La mendiante se retrouve dans plusieurs livres de Duras : Un barrage contre le Pacifique et dans Le Vice-Consul. Une particularité de la mendiante est sa folie. Elle a un comportement déviant qui suscite une certaine angoisse. La mendiante est, en quelque sorte, un alter ego de la mère en cela que cette dernière est également folle et inspire à l’enfant de la peur. Bien que la situation de la mendiante diffère de celle de la mère, elles vivent toutes les deux en marge de la société coloniale. La mère et la mendiante sont toutes deux incapables de s’occuper de leurs enfants d’une manière adéquate.
Hélène Lagonnelle est le seul lien de la jeune fille avec la société blanche des tropiques, elle est la seule qui lui parle, car on tient la jeune fille à l’écart. Les « demoiselles de bonne famille » ne doivent avoir aucun contact avec la « petite prostituée blanche du poste de Sadec » qu’elle est devenue. Cependant, en Hélène Lagonelle, elle a une amie qu’elle aimerait faire profiter de son expérience en voulant lui céder l’amant chinois. Elle voudrait qu’Hélène puisse faire l’amour avec le Chinois et connaître comme elle le désir. Le fait qu’elle aimerait alors regarder est moins un acte de perversité que d’amitié.
Dans L’Amant apparaissent un certain nombre de mythes anciens (en particulier tirés de la Bible).
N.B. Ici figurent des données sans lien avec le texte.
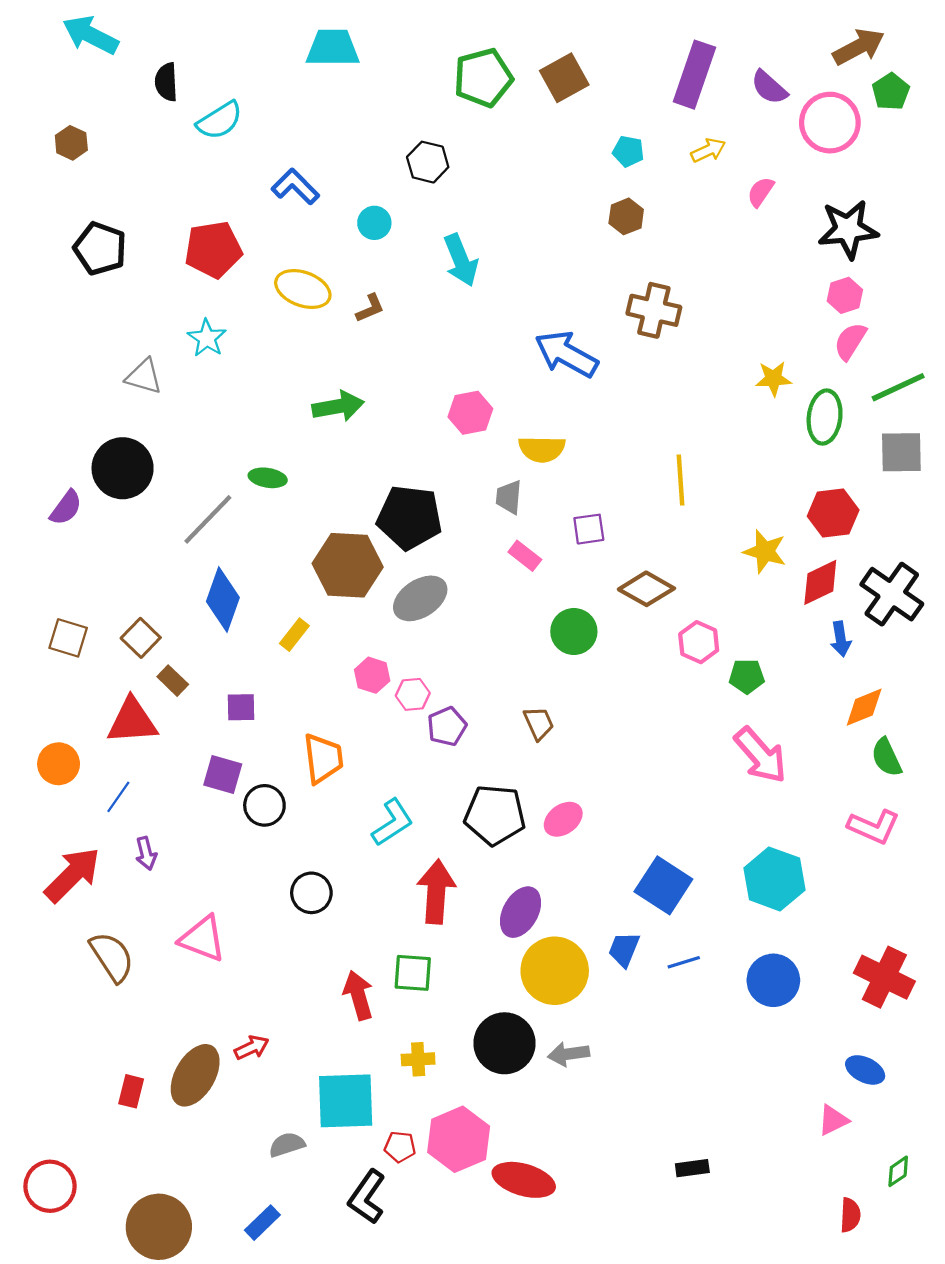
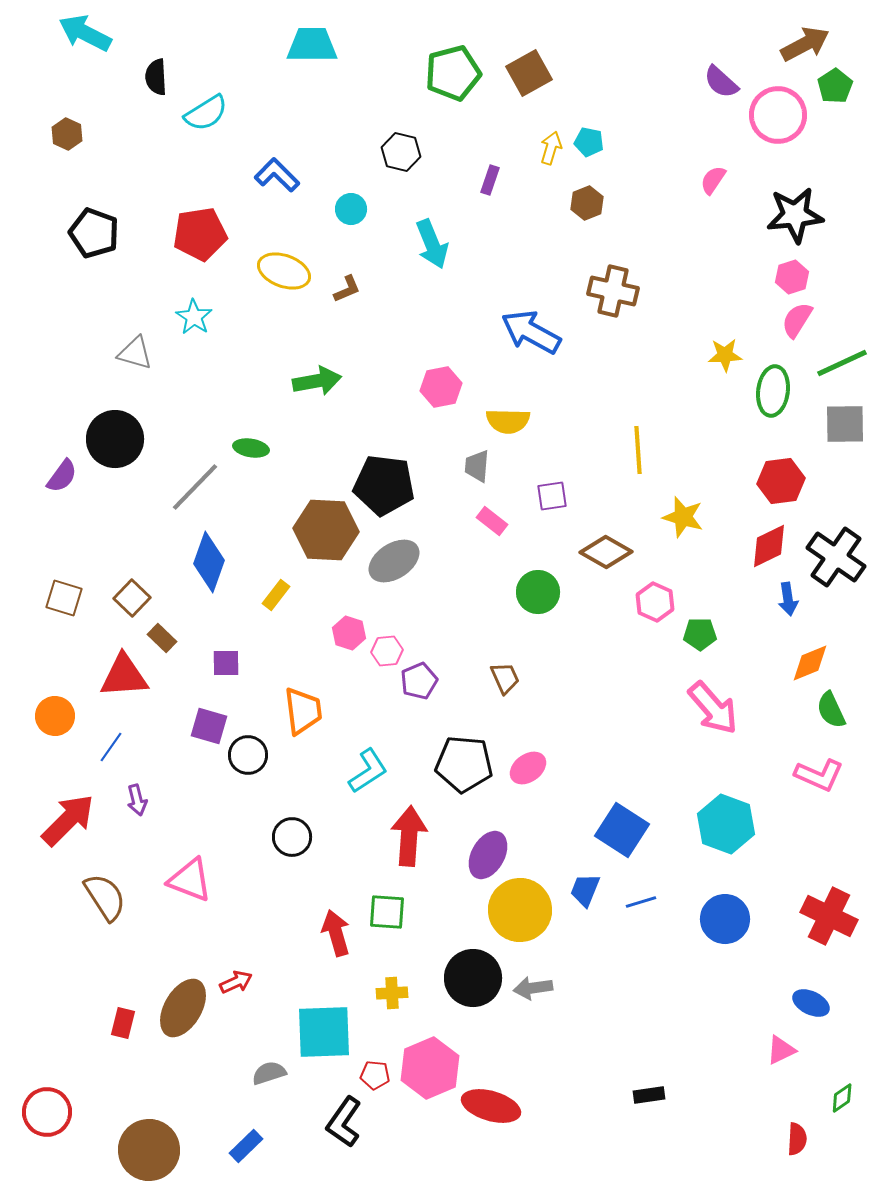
purple rectangle: (694, 75) -> (490, 180), moved, size x0.5
yellow arrow: (708, 150) -> (551, 148), moved, turned -48
yellow star: (765, 551) -> (683, 517), moved

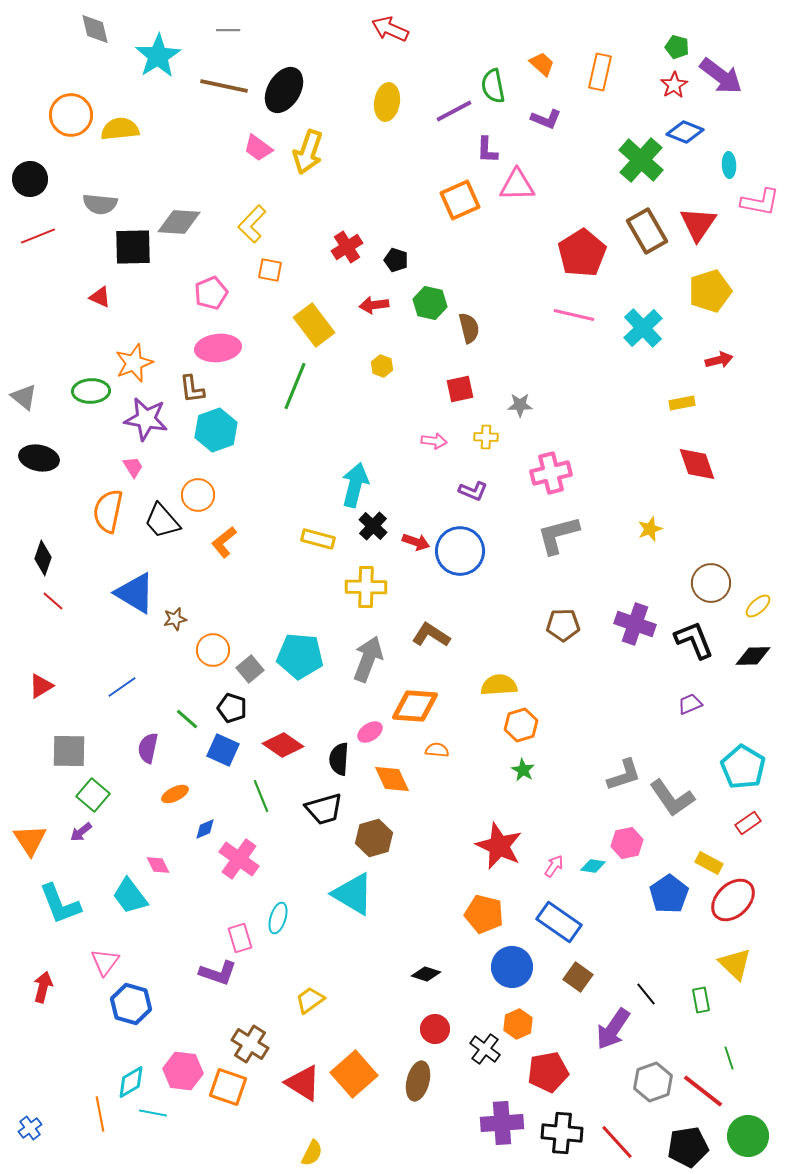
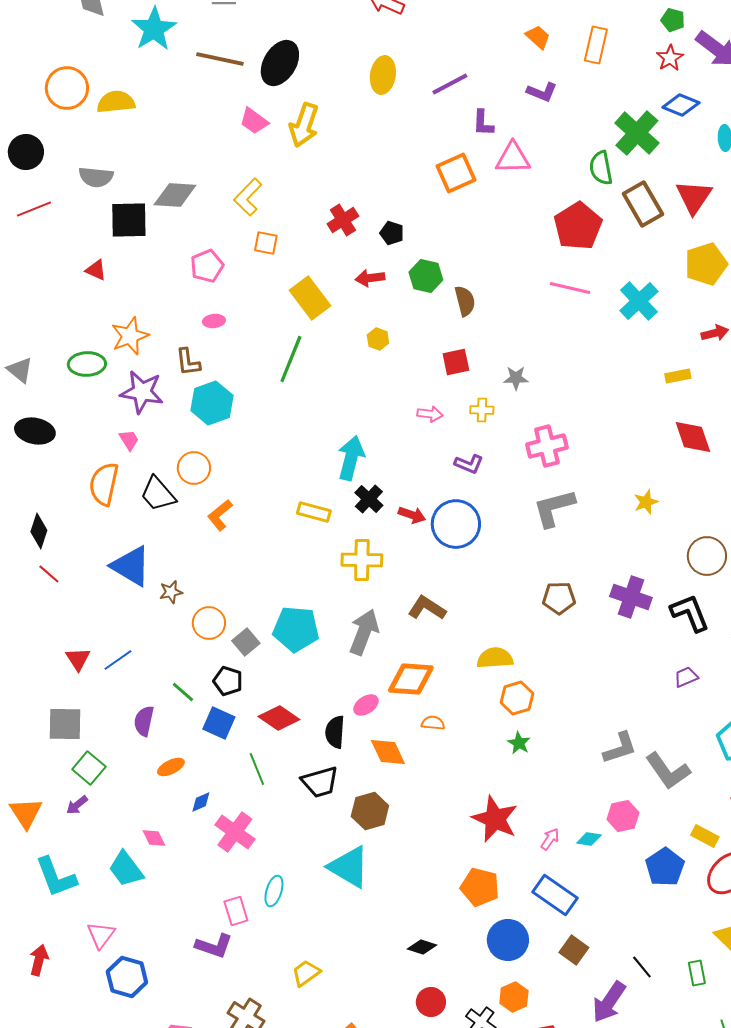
green semicircle: (493, 86) -> (601, 168), moved
pink ellipse: (218, 348) -> (214, 321), size x0.5
red triangle: (41, 686) -> (78, 659), moved, turned -32

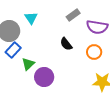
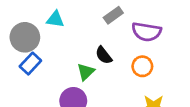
cyan triangle: (31, 18) -> (55, 19), turned -48
green triangle: (28, 64) -> (86, 72), moved

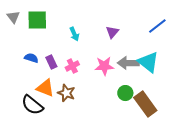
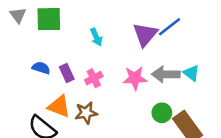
blue line: (157, 26) -> (170, 27), moved
purple triangle: (112, 32) -> (145, 34), size x1.5
cyan triangle: (148, 62) -> (191, 73), size x0.6
brown star: (66, 93) -> (86, 113), turned -30

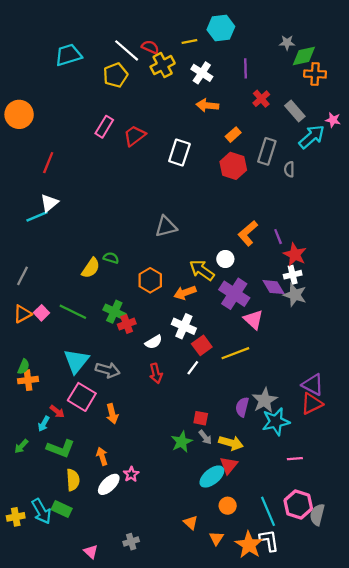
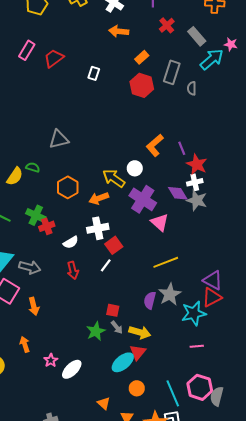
white rectangle: (179, 152) -> (94, 73), size x0.6
gray triangle: (166, 226) -> (59, 139), moved
white cross: (184, 326) -> (98, 228), turned -35
yellow line: (235, 353) -> (166, 262), moved
cyan star: (276, 422) -> (194, 313), moved
white ellipse: (109, 484) -> (72, 369), moved

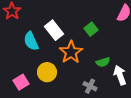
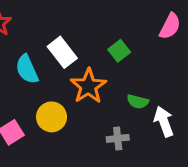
green semicircle: (103, 62) -> (138, 102), turned 32
gray cross: (90, 86) -> (118, 138), turned -32

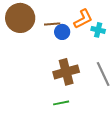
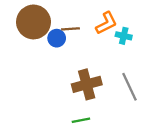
blue circle: (62, 32) -> (57, 38), moved

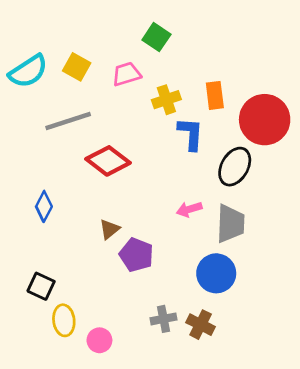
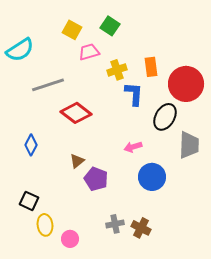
yellow square: (77, 67) -> (72, 30), moved
gray trapezoid: (230, 224) -> (189, 145), moved
blue circle: (216, 273) -> (152, 177), moved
Si on pense à un mythe de la Bible, c’est bien sûr à Eve et Adam et le fruit défendu. La transgression de l’interdit qui est très fort dans L’Amant : l’interdit pour une jeune fille de faire l’amour avant d’être mariée, l’interdit racial, il s’agit d’une jeune fille blanche ayant des rapports sexuels avec un Chinois et aussi le fait qu’elle accepte de l’argent de cet homme ce qui donne une forte connotation de prostitution à leurs relations. On peut aussi voir le mythe d’Orphée si on garde la traversée du Mékong comme un passage initiatique, auquel cas la jeune fille est Orphée. Elle regarde de trop près le désir en la personne du Chinois, une métaphore d’Eurydice, et finalement elle doit partir seule et laisser le Chinois derrière elle, prisonnier de la ségrégation raciale ou l’enfer. Caïn et Abel pourraient représenter les deux frères. On peut aussi voir le mythe de Médéa en la mère, qui sacrifie ses enfants à son opiniâtreté. Ulysse aussi qui fait un grand voyage d’initiation, Iphigénie et Oreste. Des bribes de mythes surgissent à beaucoup d’endroits. Comme tous les mythes on ne sait où ils commencent vraiment, d’où ils proviennent ! En utilisant des substantifs, la mère, la jeune fille, l’enfant, le petit frère et d’autres, Margueritte Duras crée une structure mythique et, qui plus est, c’est elle qui a créé le mythe de Lolita, la séductrice que Nabokov reprendra plus tard, le transformant à son tour. Quoi qu’il en soit, Margueritte Duras écrit une histoire universelle, transcendant la réalité banale d’une situation quotidienne. C’est une sorte de circuit que l’on retrouve dans son œuvre, un circuit qui prime sur la réalité extérieure à l’écriture.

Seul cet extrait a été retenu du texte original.